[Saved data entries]

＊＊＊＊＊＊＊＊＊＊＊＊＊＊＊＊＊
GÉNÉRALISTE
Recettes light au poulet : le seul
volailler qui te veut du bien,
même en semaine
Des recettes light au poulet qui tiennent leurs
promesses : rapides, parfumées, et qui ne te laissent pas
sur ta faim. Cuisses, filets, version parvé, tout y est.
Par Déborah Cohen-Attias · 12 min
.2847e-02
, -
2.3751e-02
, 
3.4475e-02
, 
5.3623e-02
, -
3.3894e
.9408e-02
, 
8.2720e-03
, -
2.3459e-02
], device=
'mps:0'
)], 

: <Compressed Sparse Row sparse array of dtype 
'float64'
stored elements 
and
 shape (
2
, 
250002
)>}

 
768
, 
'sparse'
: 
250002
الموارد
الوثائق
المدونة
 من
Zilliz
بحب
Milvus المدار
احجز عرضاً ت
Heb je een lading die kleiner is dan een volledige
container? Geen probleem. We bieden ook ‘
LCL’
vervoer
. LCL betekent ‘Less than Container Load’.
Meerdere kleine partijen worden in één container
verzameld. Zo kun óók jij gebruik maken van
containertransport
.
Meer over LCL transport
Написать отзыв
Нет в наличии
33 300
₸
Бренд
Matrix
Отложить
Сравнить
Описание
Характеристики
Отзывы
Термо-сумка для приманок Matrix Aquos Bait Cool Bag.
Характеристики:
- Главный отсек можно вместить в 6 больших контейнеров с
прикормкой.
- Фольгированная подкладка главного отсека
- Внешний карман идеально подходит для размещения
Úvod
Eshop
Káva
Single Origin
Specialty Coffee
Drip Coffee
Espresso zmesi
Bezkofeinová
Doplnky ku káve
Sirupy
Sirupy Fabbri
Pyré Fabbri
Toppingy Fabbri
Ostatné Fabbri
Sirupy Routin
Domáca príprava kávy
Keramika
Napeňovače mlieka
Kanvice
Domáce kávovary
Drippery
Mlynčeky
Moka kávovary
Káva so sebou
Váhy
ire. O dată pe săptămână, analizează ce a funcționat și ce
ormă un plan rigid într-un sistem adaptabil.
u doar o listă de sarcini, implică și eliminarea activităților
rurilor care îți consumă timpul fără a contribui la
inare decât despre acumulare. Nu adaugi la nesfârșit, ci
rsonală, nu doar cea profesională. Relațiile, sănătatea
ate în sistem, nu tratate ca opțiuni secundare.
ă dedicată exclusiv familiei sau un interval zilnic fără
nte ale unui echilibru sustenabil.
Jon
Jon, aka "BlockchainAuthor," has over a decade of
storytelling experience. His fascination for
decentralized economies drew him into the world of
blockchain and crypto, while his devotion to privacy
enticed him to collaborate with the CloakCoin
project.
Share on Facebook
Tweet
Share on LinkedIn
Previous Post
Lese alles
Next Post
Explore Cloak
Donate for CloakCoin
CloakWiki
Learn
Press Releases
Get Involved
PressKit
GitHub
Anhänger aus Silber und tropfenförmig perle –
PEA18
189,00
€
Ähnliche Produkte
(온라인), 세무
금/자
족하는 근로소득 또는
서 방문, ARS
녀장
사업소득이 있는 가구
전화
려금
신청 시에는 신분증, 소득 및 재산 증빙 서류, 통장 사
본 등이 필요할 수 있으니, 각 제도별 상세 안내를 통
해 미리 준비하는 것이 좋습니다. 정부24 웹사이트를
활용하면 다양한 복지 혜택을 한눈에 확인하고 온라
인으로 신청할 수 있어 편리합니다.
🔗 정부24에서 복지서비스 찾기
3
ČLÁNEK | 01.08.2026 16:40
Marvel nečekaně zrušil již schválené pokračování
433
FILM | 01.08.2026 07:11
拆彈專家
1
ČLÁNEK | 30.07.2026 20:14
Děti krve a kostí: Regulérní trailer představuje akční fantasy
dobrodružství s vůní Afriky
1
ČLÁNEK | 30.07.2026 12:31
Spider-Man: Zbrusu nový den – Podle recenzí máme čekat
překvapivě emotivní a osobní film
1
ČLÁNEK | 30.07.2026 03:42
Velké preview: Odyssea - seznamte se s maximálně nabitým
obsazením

### Aim of the exercise
All of the entries above should be written out verbatim.

### Result of the exercise
＊＊＊＊＊＊＊＊＊＊＊＊＊＊＊＊＊
GÉNÉRALISTE
Recettes light au poulet : le seul
volailler qui te veut du bien,
même en semaine
Des recettes light au poulet qui tiennent leurs
promesses : rapides, parfumées, et qui ne te laissent pas
sur ta faim. Cuisses, filets, version parvé, tout y est.
Par Déborah Cohen-Attias · 12 min
.2847e-02
, -
2.3751e-02
, 
3.4475e-02
, 
5.3623e-02
, -
3.3894e
.9408e-02
, 
8.2720e-03
, -
2.3459e-02
], device=
'mps:0'
)], 

: <Compressed Sparse Row sparse array of dtype 
'float64'
stored elements 
and
 shape (
2
, 
250002
)>}

 
768
, 
'sparse'
: 
250002
الموارد
الوثائق
المدونة
 من
Zilliz
بحب
Milvus المدار
احجز عرضاً ت
Heb je een lading die kleiner is dan een volledige
container? Geen probleem. We bieden ook ‘
LCL’
vervoer
. LCL betekent ‘Less than Container Load’.
Meerdere kleine partijen worden in één container
verzameld. Zo kun óók jij gebruik maken van
containertransport
.
Meer over LCL transport
Написать отзыв
Нет в наличии
33 300
₸
Бренд
Matrix
Отложить
Сравнить
Описание
Характеристики
Отзывы
Термо-сумка для приманок Matrix Aquos Bait Cool Bag.
Характеристики:
- Главный отсек можно вместить в 6 больших контейнеров с
прикормкой.
- Фольгированная подкладка главного отсека
- Внешний карман идеально подходит для размещения
Úvod
Eshop
Káva
Single Origin
Specialty Coffee
Drip Coffee
Espresso zmesi
Bezkofeinová
Doplnky ku káve
Sirupy
Sirupy Fabbri
Pyré Fabbri
Toppingy Fabbri
Ostatné Fabbri
Sirupy Routin
Domáca príprava kávy
Keramika
Napeňovače mlieka
Kanvice
Domáce kávovary
Drippery
Mlynčeky
Moka kávovary
Káva so sebou
Váhy
ire. O dată pe săptămână, analizează ce a funcționat și ce
ormă un plan rigid într-un sistem adaptabil.
u doar o listă de sarcini, implică și eliminarea activităților
rurilor care îți consumă timpul fără a contribui la
inare decât despre acumulare. Nu adaugi la nesfârșit, ci
rsonală, nu doar cea profesională. Relațiile, sănătatea
ate în sistem, nu tratate ca opțiuni secundare.
ă dedicată exclusiv familiei sau un interval zilnic fără
nte ale unui echilibru sustenabil.
Jon
Jon, aka "BlockchainAuthor," has over a decade of
storytelling experience. His fascination for
decentralized economies drew him into the world of
blockchain and crypto, while his devotion to privacy
enticed him to collaborate with the CloakCoin
project.
Share on Facebook
Tweet
Share on LinkedIn
Previous Post
Lese alles
Next Post
Explore Cloak
Donate for CloakCoin
CloakWiki
Learn
Press Releases
Get Involved
PressKit
GitHub
Anhänger aus Silber und tropfenförmig perle –
PEA18
189,00
€
Ähnliche Produkte
(온라인), 세무
금/자
족하는 근로소득 또는
서 방문, ARS
녀장
사업소득이 있는 가구
전화
려금
신청 시에는 신분증, 소득 및 재산 증빙 서류, 통장 사
본 등이 필요할 수 있으니, 각 제도별 상세 안내를 통
해 미리 준비하는 것이 좋습니다. 정부24 웹사이트를
활용하면 다양한 복지 혜택을 한눈에 확인하고 온라
인으로 신청할 수 있어 편리합니다.
🔗 정부24에서 복지서비스 찾기
3
ČLÁNEK | 01.08.2026 16:40
Marvel nečekaně zrušil již schválené pokračování
433
FILM | 01.08.2026 07:11
拆彈專家
1
ČLÁNEK | 30.07.2026 20:14
Děti krve a kostí: Regulérní trailer představuje akční fantasy
dobrodružství s vůní Afriky
1
ČLÁNEK | 30.07.2026 12:31
Spider-Man: Zbrusu nový den – Podle recenzí máme čekat
překvapivě emotivní a osobní film
1
ČLÁNEK | 30.07.2026 03:42
Velké preview: Odyssea - seznamte se s maximálně nabitým
obsazením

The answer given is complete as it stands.